= Task description =
Any image in the records is to be dropped, and everything else duplicated precisely.

───── Input for this task

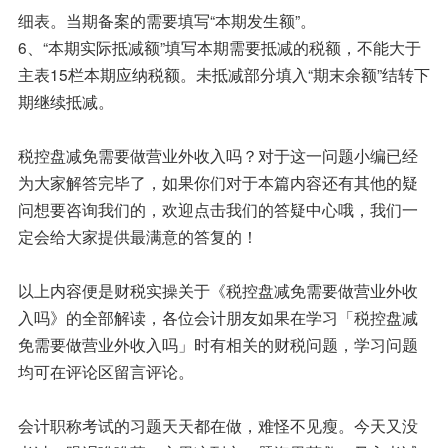
细表。当期备案的需要填写“本期发生额”。
6、“本期实际抵减额”填写本期需要抵减的税额，不能大于
主表15栏本期应纳税额。未抵减部分填入“期末余额”结转下
期继续抵减。
税控盘减免需要做营业外收入吗？对于这一问题小编已经
为大家解答完毕了，如果你们对于本篇内容还有其他的疑
问想要咨询我们的，欢迎点击我们的答疑中心哦，我们一
定会给大家提供最满意的答复的！
以上内容便是财税实操关于《税控盘减免需要做营业外收
入吗》的全部解读，各位会计朋友如果在学习「税控盘减
免需要做营业外收入吗」时有相关的财税问题，学习问题
均可在评论区留言评论。
会计职称考试的习题天天都在做，难怪不见瘦。今天又没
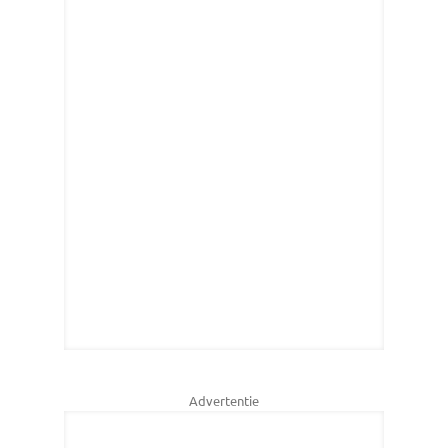
Advertentie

──────────

= Response box =
细表。当期备案的需要填写“本期发生额”。
6、“本期实际抵减额”填写本期需要抵减的税额，不能大于
主表15栏本期应纳税额。未抵减部分填入“期末余额”结转下
期继续抵减。
税控盘减免需要做营业外收入吗？对于这一问题小编已经
为大家解答完毕了，如果你们对于本篇内容还有其他的疑
问想要咨询我们的，欢迎点击我们的答疑中心哦，我们一
定会给大家提供最满意的答复的！
以上内容便是财税实操关于《税控盘减免需要做营业外收
入吗》的全部解读，各位会计朋友如果在学习「税控盘减
免需要做营业外收入吗」时有相关的财税问题，学习问题
均可在评论区留言评论。
会计职称考试的习题天天都在做，难怪不见瘦。今天又没
Advertentie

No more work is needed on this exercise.